What the exercise asks: Drop the pictures and repeat the remaining data exactly.

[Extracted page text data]
____________________

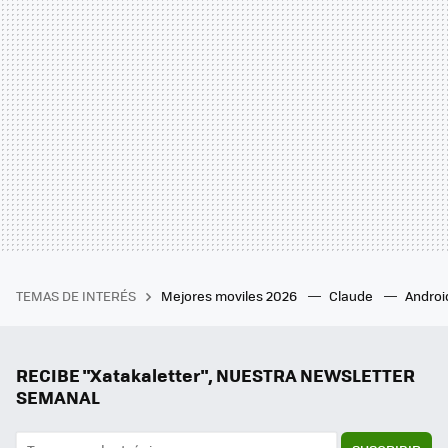
TEMAS DE INTERÉS
Mejores moviles 2026
Claude
Androi
RECIBE "Xatakaletter", NUESTRA NEWSLETTER
SEMANAL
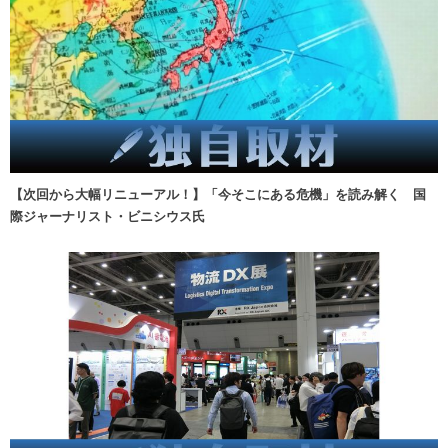
【次回から大幅リニューアル！】「今そこにある危機」を読み解く 国
際ジャーナリスト・ビニシウス氏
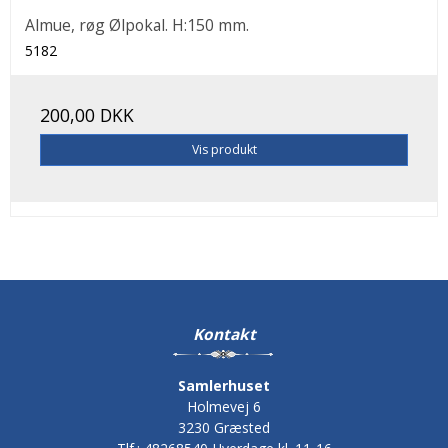
Almue, røg Ølpokal. H:150 mm.
5182
200,00 DKK
Vis produkt
Kontakt
Samlerhuset
Holmevej 6
3230 Græsted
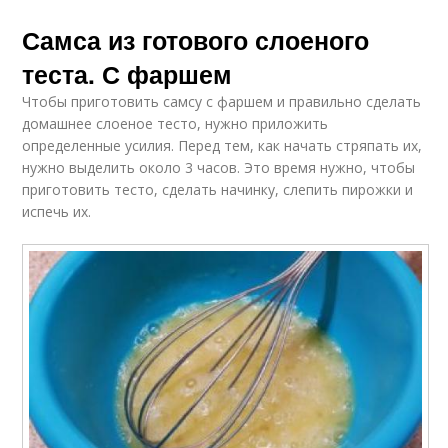
Самса из готового слоеного
теста. С фаршем
Чтобы приготовить самсу с фаршем и правильно сделать
домашнее слоеное тесто, нужно приложить
определенные усилия. Перед тем, как начать стряпать их,
нужно выделить около 3 часов. Это время нужно, чтобы
приготовить тесто, сделать начинку, слепить пирожки и
испечь их.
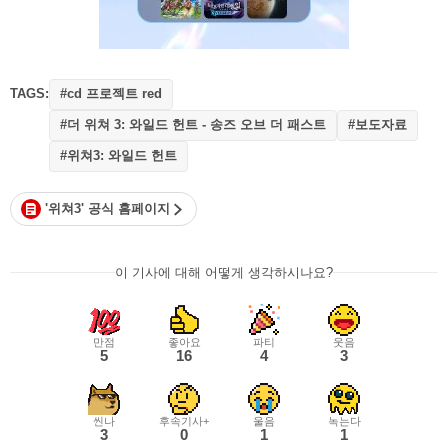
TAGS:
#cd 프로젝트 red
#더 위쳐 3: 와일드 헌트 - 송즈 오브 더 패스트
#보도자료
#위쳐3: 와일드 헌트
'위쳐3' 공식 홈페이지
이 기사에 대해 어떻게 생각하시나요?
만점
좋아요
파티
웃음
5
16
4
3
씬나
후속기사+
울음
녹는다
3
0
1
1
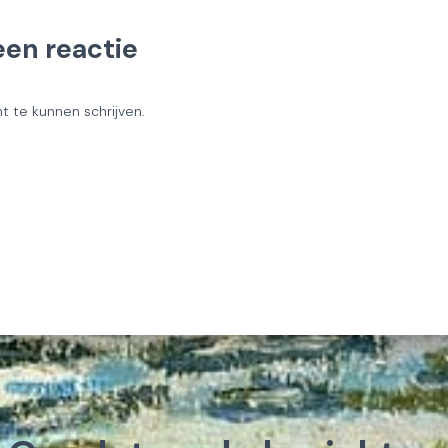
een reactie
 te kunnen schrijven.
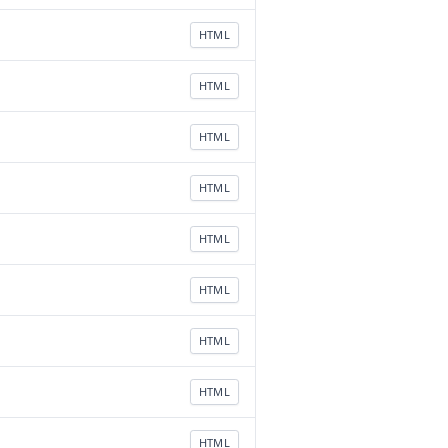
HTML
HTML
HTML
HTML
HTML
HTML
HTML
HTML
HTML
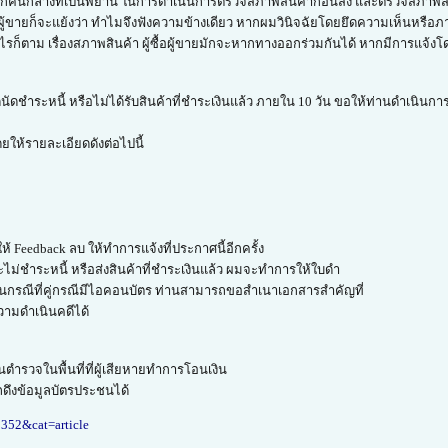
ากปราศจากคนกลางที่เป็นพยาน ในการดำเนินการตรวจสภาพสินค้าก่อนส่ง และตรวจสภาพ
ผู้ขายก็จะแย้งว่า ทำไมจึงฟังความข้างเดียว หากผมวินิจฉัยโดยยึดความเห็นหรือภ
างไรก็ตาม เรื่องสภาพสินค้า ผู้ซื้อผู้ขายมักจะหากทางออกร่วมกันได้ หากมีการแจ้งโด
นัดชำระหนี้ หรือไม่ได้รับสินค้าที่ชำระเงินแล้ว ภายใน 10 วัน ขอให้ท่านดำเนินกา
โดยให้รายละเอียดดังต่อไปนี้
้ Feedback ลบ ให้ทำการแจ้งที่ประกาศนี้อีกครั้ง
จะไม่ชำระหนี้ หรือส่งสินค้าที่ชำระเงินแล้ว ผมจะทำการให้ใบดำ
 ในกรณีที่คู่กรณีมีไอคอนบัตร ท่านสามารถขอสำเนาเอกสารสำคัญที่
วามดำเนินคดีได้
ตำรวจในพื้นที่ที่ผู้เสียหายทำการโอนเงิน
ดึงข้อมูลบัตรประชนได้
8352&cat=article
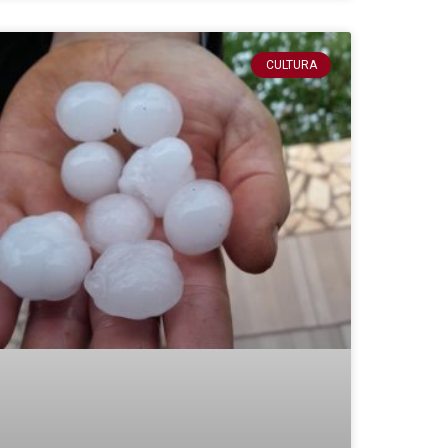
CULTURA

____________________

Answer space:
TEMAS DE INTERÉS
Mejores moviles 2026
Claude
Androi
RECIBE "Xatakaletter", NUESTRA NEWSLETTER
SEMANAL
【次回から大幅リニューアル！】「今そこにある危機」を読み解く 国
際ジャーナリスト・ビニシウス氏
Almue, røg Ølpokal. H:150 mm.
5182
200,00 DKK
Vis produkt
Kontakt
Samlerhuset
Holmevej 6
3230 Græsted
Самса из готового слоеного
теста. С фаршем
Чтобы приготовить самсу с фаршем и правильно сделать
домашнее слоеное тесто, нужно приложить
определенные усилия. Перед тем, как начать стряпать их,
нужно выделить около 3 часов. Это время нужно, чтобы
приготовить тесто, сделать начинку, слепить пирожки и
испечь их.
TAGS:
#cd 프로젝트 red
#더 위쳐 3: 와일드 헌트 - 송즈 오브 더 패스트
#보도자료
#위쳐3: 와일드 헌트
'위쳐3' 공식 홈페이지
이 기사에 대해 어떻게 생각하시나요?
만점
좋아요
파티
웃음
5
16
4
3
씬나
후속기사+
울음
녹는다
3
0
1
1
een reactie
 te kunnen schrijven.
HTML
HTML
HTML
HTML
HTML
HTML
HTML
HTML
HTML
ากปราศจากคนกลางที่เป็นพยาน ในการดำเนินการตรวจสภาพสินค้าก่อนส่ง และตรวจสภาพ
ผู้ขายก็จะแย้งว่า ทำไมจึงฟังความข้างเดียว หากผมวินิจฉัยโดยยึดความเห็นหรือภ
างไรก็ตาม เรื่องสภาพสินค้า ผู้ซื้อผู้ขายมักจะหากทางออกร่วมกันได้ หากมีการแจ้งโด
นัดชำระหนี้ หรือไม่ได้รับสินค้าที่ชำระเงินแล้ว ภายใน 10 วัน ขอให้ท่านดำเนินกา
โดยให้รายละเอียดดังต่อไปนี้
้ Feedback ลบ ให้ทำการแจ้งที่ประกาศนี้อีกครั้ง
จะไม่ชำระหนี้ หรือส่งสินค้าที่ชำระเงินแล้ว ผมจะทำการให้ใบดำ
 ในกรณีที่คู่กรณีมีไอคอนบัตร ท่านสามารถขอสำเนาเอกสารสำคัญที่
วามดำเนินคดีได้
ตำรวจในพื้นที่ที่ผู้เสียหายทำการโอนเงิน
ดึงข้อมูลบัตรประชนได้
8352&cat=article
CULTURA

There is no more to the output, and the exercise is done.